Any differences compared to `dat1`

are purely a result of the rounding of the `or`

, `ci.lb`

, `ci.ub`

, and `pval`

variables. However, the differences are negligible.

We can then fit a random-effects model to these data with:

res2 <- rma(yi, vi, data=dat2) res2

Random-Effects Model (k = 13; tau^2 estimator: REML) tau^2 (estimated amount of total heterogeneity): 0.3408 (SE = 0.1798) tau (square root of estimated tau^2 value): 0.5838 I^2 (total heterogeneity / total variability): 92.18% H^2 (total variability / sampling variability): 12.80 Test for Heterogeneity: Q(df = 12) = 167.4533, p-val < .0001 Model Results: estimate se zval pval ci.lb ci.ub -0.7472 0.1867 -4.0015 <.0001 -1.1132 -0.3812 *** --- Signif. codes: 0 ‘***’ 0.001 ‘**’ 0.01 ‘*’ 0.05 ‘.’ 0.1 ‘ ’ 1

predict(res2, transf=exp, digits=2)

pred ci.lb ci.ub pi.lb pi.ub 0.47 0.33 0.68 0.14 1.57

The results are essentially the same as obtained earlier.

Some final notes:

- The conversion of a p-value to the corresponding test statistic as shown above assumes that the exact p-value is reported. If authors only report that the p-value fell below a certain threshold (e.g., $p < .01$ or if authors only state that the test was significant – which typically implies $p < .05$), then a common approach is to use the value of the cutoff reported (e.g., if $p < .01$ is reported, then assume $p = .01$), which is conservative (since the actual p-value was below that assumed value by some unknown amount). The conversion will therefore tend to be much less accurate.
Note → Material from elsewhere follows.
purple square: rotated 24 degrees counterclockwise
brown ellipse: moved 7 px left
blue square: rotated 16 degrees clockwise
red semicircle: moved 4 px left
- The conversion of the p-value shown above is only applicable if authors actually conducted a Wald-type test of the null hypothesis that the true odds ratio is equal to 1 (or equivalently, that the true log odds ratio is equal to 0). Similarly, the conversion of the confidence interval bounds to the standard error assumes that a Wald-type CI is reported.

- The same approach can be used when working with (log) risk ratios. Just change
`measure="OR"`

above to`measure="RR"`

.

### References

Colditz, G. A., Brewer, T. F., Berkey, C. S., Wilson, M. E., Burdick, E., Fineberg, H. V., & Mosteller, F. (1994). Efficacy of BCG vaccine in the prevention of tuberculosis: Meta-analysis of the published literature. *Journal of the American Medical Association, 271*(9), 698–702.